August 04, 2006
Don't Forget Giant Scorpions and Jan-Michael Vincent
Dave Walker: “when the world ends, the only things left will be cockroaches, rats, Keith Richards, and mangled text that has been escaped one-too-many or one-too-few times.”
(It's getting close to two years now since I posted about CLiki's HTML-handling bug.)
Posted by jjwiseman at August 04, 2006 12:26 PM
Dave Walker posted that. Not Dave Winer.
That's the sort of quote which is really funny when you've been there, and incomprehensible if you haven't.

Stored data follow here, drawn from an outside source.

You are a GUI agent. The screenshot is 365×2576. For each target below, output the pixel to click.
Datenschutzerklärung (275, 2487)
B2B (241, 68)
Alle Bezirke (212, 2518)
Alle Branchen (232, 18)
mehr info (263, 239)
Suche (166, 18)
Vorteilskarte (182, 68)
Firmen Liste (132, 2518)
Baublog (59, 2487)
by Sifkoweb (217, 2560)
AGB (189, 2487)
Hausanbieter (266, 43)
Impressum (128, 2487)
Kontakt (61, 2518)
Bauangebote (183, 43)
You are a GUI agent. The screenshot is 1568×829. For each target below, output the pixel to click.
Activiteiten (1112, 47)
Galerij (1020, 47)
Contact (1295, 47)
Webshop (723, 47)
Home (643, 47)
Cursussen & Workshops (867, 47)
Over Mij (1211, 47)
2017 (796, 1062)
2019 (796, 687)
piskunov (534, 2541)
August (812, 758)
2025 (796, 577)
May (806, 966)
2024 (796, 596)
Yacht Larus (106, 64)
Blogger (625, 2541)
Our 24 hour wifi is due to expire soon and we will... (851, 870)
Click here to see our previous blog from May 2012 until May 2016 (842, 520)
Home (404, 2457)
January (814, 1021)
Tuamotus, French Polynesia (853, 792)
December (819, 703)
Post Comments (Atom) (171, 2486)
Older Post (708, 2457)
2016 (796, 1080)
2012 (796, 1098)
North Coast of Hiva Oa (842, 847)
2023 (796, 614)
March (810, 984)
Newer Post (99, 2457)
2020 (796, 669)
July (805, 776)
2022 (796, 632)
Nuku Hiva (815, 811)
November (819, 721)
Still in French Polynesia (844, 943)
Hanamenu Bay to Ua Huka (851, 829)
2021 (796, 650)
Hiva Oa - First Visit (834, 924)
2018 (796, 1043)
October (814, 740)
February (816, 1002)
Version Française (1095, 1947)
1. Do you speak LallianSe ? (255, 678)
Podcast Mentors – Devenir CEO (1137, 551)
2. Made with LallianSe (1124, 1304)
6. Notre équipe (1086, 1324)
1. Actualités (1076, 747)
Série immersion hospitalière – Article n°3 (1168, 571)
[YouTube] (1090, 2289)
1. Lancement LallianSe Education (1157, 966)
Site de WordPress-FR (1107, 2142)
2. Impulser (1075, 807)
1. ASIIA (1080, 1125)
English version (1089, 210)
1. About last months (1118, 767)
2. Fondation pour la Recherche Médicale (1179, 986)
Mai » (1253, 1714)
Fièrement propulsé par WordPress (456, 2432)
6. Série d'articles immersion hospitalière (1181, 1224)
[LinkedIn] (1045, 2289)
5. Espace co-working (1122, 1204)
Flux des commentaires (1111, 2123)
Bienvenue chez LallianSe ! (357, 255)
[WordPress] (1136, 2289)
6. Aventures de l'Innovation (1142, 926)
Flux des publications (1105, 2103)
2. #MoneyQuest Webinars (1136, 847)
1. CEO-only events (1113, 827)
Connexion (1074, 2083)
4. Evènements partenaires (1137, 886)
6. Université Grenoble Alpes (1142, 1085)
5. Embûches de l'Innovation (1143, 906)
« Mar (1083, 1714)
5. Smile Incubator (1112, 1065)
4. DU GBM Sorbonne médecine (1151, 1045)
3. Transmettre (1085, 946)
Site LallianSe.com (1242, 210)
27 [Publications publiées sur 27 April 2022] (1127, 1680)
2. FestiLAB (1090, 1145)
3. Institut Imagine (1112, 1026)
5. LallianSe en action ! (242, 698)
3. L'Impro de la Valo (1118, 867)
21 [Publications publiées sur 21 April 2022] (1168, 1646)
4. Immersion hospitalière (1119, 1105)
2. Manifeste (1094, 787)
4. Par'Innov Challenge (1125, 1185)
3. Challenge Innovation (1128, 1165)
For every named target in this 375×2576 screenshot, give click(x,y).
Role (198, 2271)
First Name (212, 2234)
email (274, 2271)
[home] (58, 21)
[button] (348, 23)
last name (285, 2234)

I have encountered these sorts of bugs more often than I can count. Typically, the fundamental problem is that people forget the "type" of a piece of content when encapsulating it in a wrapper of some sort (think HTML embedded within an XML wrapper). With respect to all the XML-based content floating around, you have to ask whether a piece of content is allowed to be markup, or not? I had this trouble on my company's corporate web site the other day. We have press releases that are stored in a DB. The releases are allowed to use HTML tags to enhance the presentation. We have an interface that allows you to enter/edit a press release within a web form. Of course, there was a bug that an ampersand couldn't make a round trip through the edit cycle because something wasn't being escaped correctly. In the case of *displaying* a press release, the correct thing is to take the content and pour it into the HTML template, unescaped because you want the content tags to merge with the template. In the case of the *editing* interface, you need to escape the release text because isn't actual content at that point, it's just text data.